Les paletots, déclinés dans une très large gamme de modèles, de tissus, de coloris (jusqu’à quatorze couleurs pour le ¾ Rider, sans compter les combinaisons offertes par la doublure amovible), et même les imperméables offrent un style rus in urbe sans faute de goût. Des bagages pour le week-end complètent opportunément les vêtements proposés. Ces sacs quarante-huit heures, sacs de battue, et autres trousse de toilette mélangent cuir et toile avec la même qualité que certains concurrents beaucoup, beaucoup plus connus. Suivez mon foulard.
Les blazers constituent une nouveauté cette année, proposés en deux modèles, croisé ou droit. Le croisé m’a fait forte impression, avec de belles proportions, une bonne ligne d’épaules, une très jolie poche ticket, rare sur un modèle croisé en prêt-à-porter, et enfin un rapport qualité-prix digne d’attention.
Philippe Bernard insiste sur la permanence de la création depuis les débuts de la marque : contrairement à nombre de détaillants du secteur (dixit), Good Life ne se contente pas de trouver les bons fournisseur puis d’apposer sa griffe sur les produits finis, mais prend au contraire le processus créatif en amont, avec des fournisseurs hexagonaux, hélas de plus en plus rares, même à ce niveau élevé de qualité.

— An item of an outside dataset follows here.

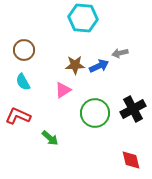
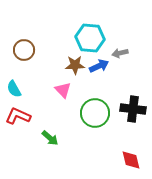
cyan hexagon: moved 7 px right, 20 px down
cyan semicircle: moved 9 px left, 7 px down
pink triangle: rotated 42 degrees counterclockwise
black cross: rotated 35 degrees clockwise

Je vous donnerais bien ici l’URL de la page d’accueil du site Internet de Good Life, mais à vrai dire une visite réelle s’impose, ne serait-ce que pour plaquer quelques accords sur la piano Pleyel qui se trouve au milieu de la boutique de la rue de l’Assomption, et témoigne de cette autre passion du dirigeant de Good Life : la musique. Le seul autre exemple que je connaisse, d’un piano dans une boutique à Paris, se trouve caché sous des piles de livres dans le chaleureux capharnaüm de la librairie Shakespeare and Company. Hors catégorie : les marchands de piano, évidemment.

3 réponses à “A very Good Life

  1. Un des plus beaux choix de vêtements pour hommes à Paris. Le fameux blouson Good Life est un must. J’en ai un depuis une trentaine d’années. Un peu abîmé, mais, comme tous les produits de qualité, il a bien vieilli.

  2. On m’a offert un 3/4 Rider et c’est comme ça que j’ai découvert la marque. Produit magnifique, de très bonne qualité.